Thursday, 10 September 2009

Tony - he's terrrrific!

In June 2007, Tony Blair’s excruciatingly long journey to resignation ended only to be shortly followed by the announcement that he would take on the role of Middle East Envoy on behalf of the Quartet (US, Russia, the UN and the EU).

The role, previously occupied by former World Bank president James Wolfensohn, is mainly concerned with matters to do with Palestinian governance, economics and security. Wolfensohn resigned from the position in under a year citing frustration with a lack of progress.

During his final Prime Minister’s Questions, Blair told MPs: "The absolute priority is to try to give effect to what is now the consensus across the international community – that the only way of bringing stability and peace to the Middle East is a two-state solution."
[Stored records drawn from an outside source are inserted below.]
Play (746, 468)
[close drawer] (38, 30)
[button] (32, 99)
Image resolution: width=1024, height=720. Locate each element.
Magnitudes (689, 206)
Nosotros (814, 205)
Blair also claimed to have an “ambitious but achievable plan” to get the Middle East peace process back on track. Not to be a cynic, but in the ten years that Tony Blair was PM his foreign policy “plans” were somewhat less than inspiring and certainly nowhere close to achievable.

So what has Tony done in the past two years since being appointed Middle East Envoy? Well I’ll tell you what he certainly hasn’t done – he hasn’t made any official contact with Hamas who, despite the wishes of many, is still the democratically elected government of the Palestinians. He has yet to make any real progress in mediating between Palestinians and Israelis and he has, pathetically, only been to Gaza once during the past two years. He was also heavily criticized for being generally not there during Israel’s devastating attacks on Gaza in January 2009.

Actually, I'm being unfair. Tony does spend about one week per month in the Middle East. Living it up nicely in East Jerusalem he hobnobs with generals and journalists while eating olives and drinking Arabic coffee. And, the reason he has only made one very recent visit to Gaza was because of security concerns. It's not his fault, how could he have known Gaza was a dangerous place when he first took on the role?

One wonders why he would even take the job in the first place. It can't be the money because firstly he's doing it for free (despite claims by the Daily Mail that his role is actually costing the British taxpayer £400,000) and secondly Tony is actually doing very well post PM. His speaking engagements come with a price tag of £100,000, his real estate portfolio is prolific and his consultancy roles with JP Morgan and Zurich reportedly bag him six figure salaries each.

Could it be Tony just can’t let go of the limelight?

It's a mystery to me. What I do know is that Tony's done not such a terrific job over the past two years and the Israeli-Palestinian conflict remains a gaping, bleeding wound with little hope for the future.